On Friday, outspoken Englishman Eddie Pepperell took to his his Twitter account to call out DeChambeau after the American had taken more than two minutes to line up a putt once it was his turn to play at the eighth hole.
After DeChambeau shot an even-par 71 to finish the third round at six-under-par on Saturday, he addressed media to refute his reputation as a slow player.
"It has just got out of hand", Koepka said.
United States golfer Bryson DeChambeau hit back on Saturday at critics who took to social media to complain about his painfully slow pace of play. "It's like I told him, I've mentioned his name once, and that's it".
Rightly, pressure is growing on the PGA Tour to take action and impose penalty strokes to punish slow play.
Another showed DeChambeau taking more than two minutes to hit a simple five-foot putt. On Friday, video surfaced showing DeChambeau taking more than two minutes to hit a 70-yard pitch shot.
An official will inform the group if they're being timed - players have 40 seconds to play each shot, or 50 seconds if they're first to play.
There is not now a policy to assess penalties or fines when players' groups are in position, but the TOUR could consider adding one.
The TOUR's current pace-of-play policy only addresses players whose groups have fallen out of position.
There are many factors to consider when deciding an appropriate amount of time to play a shot, Dennis said. "Some of these are things we can influence, and some are not".

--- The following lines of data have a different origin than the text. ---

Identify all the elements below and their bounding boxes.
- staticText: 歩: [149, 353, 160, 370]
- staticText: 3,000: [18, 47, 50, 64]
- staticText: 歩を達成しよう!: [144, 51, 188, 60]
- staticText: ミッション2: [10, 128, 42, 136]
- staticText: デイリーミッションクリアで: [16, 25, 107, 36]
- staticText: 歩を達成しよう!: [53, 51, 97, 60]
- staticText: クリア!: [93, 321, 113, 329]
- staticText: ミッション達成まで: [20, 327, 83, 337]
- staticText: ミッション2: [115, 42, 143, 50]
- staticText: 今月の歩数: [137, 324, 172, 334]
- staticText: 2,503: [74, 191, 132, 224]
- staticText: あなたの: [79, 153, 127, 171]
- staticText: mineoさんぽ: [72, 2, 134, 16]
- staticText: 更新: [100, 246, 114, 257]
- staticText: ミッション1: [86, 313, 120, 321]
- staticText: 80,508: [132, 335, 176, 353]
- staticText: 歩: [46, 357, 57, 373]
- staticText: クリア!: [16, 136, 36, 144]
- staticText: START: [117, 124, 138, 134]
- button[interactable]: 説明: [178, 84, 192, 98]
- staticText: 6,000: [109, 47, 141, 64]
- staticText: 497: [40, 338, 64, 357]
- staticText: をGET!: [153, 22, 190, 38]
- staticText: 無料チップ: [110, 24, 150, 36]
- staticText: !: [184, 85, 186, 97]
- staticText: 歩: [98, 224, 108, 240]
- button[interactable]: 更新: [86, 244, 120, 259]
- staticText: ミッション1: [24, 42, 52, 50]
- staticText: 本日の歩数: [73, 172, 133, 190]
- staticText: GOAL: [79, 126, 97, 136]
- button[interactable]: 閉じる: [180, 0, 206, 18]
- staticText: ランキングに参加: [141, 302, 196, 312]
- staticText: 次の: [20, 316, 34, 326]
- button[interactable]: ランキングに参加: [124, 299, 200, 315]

Under the TOUR's current pace-of-play policy, players are "on the clock" when their group falls out of position. The first bad time results in a warning, while a second bad time in the same round is a one-stroke penalty.
Players are fined for a second bad time in a season, and each bad time thereafter.
Why DeChambeau turned his attention to Koepka, who hasn't called him out personally this week, on the practice green remains unknown. "I appreciate what Brooks did". There was one instance he said [from Dubai] and he said, 'Yeah, I said something about that, but it was in general and got blown out of proportion'.
DeChambeau, who is known for an idiosyncratic approach that includes using clubs all cut to the same length and a mathematical approach to reading greens, said he felt he was "somehow being singled out". "We had a great conversation and I have a new level of respect for him". That's what it looked, or that's what it said in the book, but it didn't look like that to my eyes.
"The issue is it's in the rule book, " Koepka said. It's just like hitting it in the water, I gotta take a penalty stroke except I don't want to take a penalty stroke. I'll be the guinea pig. That's just what's going to happen every once in a while. "I'm the one who is talking about it probably the most out of any player".